As a gay black American I can see where she's coming from. Half the time it feel like the world's either against you or don't give a fuck about you. It's as if every other group for the most part is getting theres and you're getting mud and shit. So you have to choose. Let the issue kill you up inside. Rise above the entire paradigm and join the other few saints up there. Or get angry and say, fuck it, fuck them, fuck you, I'm doing my own thing. I think most black people (especially gay black people) end up in the first and latter. Getting to the second one requires a mind beyond the rises above most.
But Anon. - black Americans are in loving interracial relationships too.
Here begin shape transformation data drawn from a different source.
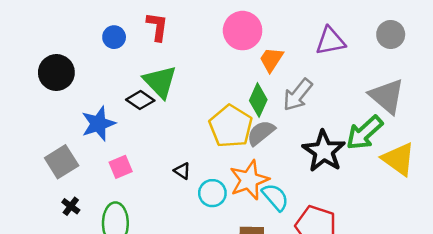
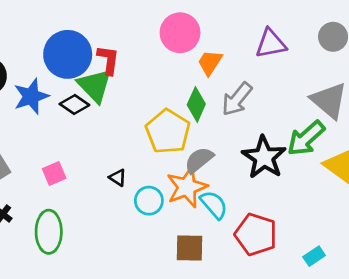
red L-shape: (157, 27) -> (108, 60), moved
blue circle: (114, 37) -> (68, 54), moved, size x2.0
blue star: (98, 124) -> (31, 96), moved
gray semicircle: (261, 133) -> (199, 160), moved

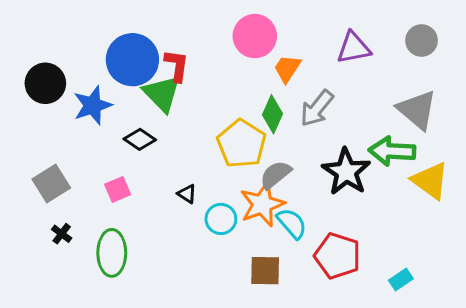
black diamond: (74, 104) -> (140, 139), moved
green arrow: (306, 138) -> (392, 151), turned 45

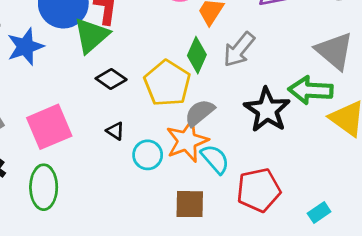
green triangle: (162, 94) -> (91, 35), turned 33
black diamond: (140, 139) -> (111, 79), moved
pink square: (118, 189) -> (49, 127), size x1.8
red pentagon: (337, 256) -> (259, 190), turned -30

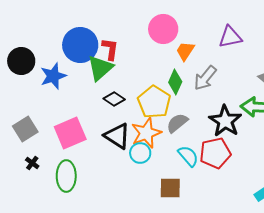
black triangle: (115, 131) -> (117, 136), size x2.0
orange star: (187, 141) -> (146, 133), moved
red pentagon: (259, 190) -> (215, 153), moved

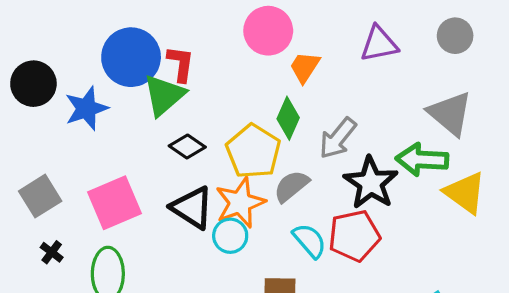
gray arrow: (205, 78) -> (338, 138), moved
And they are victims of the hateful comments Jill Scott has made.
The fact she's admitted she knows they're hateful doesn't make it any better.
Why must people in interracial relationships - and their children - be made scapegoats for problems the wider black community?
So many of the black gay Americans I truly admire don't subscribe to these sorts of views - the scapegoating and inciting hate - people like Taylor Siluwe (RIP) who was in a relationship with another black man, and blogger Toddy English, who's open to any kind of hottie but has readily admitted he prefers other black men.
These guys recognise the racism that's out there, have been victims of it themselves, and aren't what racists like James Earl Hardy calls "snow queens". But they don't sit in judgement on others, or seek scapegoats for wider social dysfunction.
You can defend Jill Scott's views, as much as I will name and shame her for them. You raise many valid points, but ask yourself, what good are her words doing? And who is she really hurting with them?
She doesn't "admit" to being hateful, she just knew she was hitting a super sensitive subject. At the bottom is link to a vid of Jill Scott being interview on CNN about the issue.
If it weren't for interracial relationships over two generations, I wouldn't be here. She obviously isn't saying being mixed makes you less of a person, she's asking if (with all the stigma that comes with dark skin and kinky hair) black men prefer to have their kids mixed in order to be BETTER.
As you know, being pro-black doesn't mean you have to be anti-white but there is a spider thin line and Scott gets mighty close to it. But where we disagree is whether she crossed it or not. I don't think she did. She's merely coming from somewhere that an ethnic African-American female can come from, and to some extent, a AA GLBT person can come from.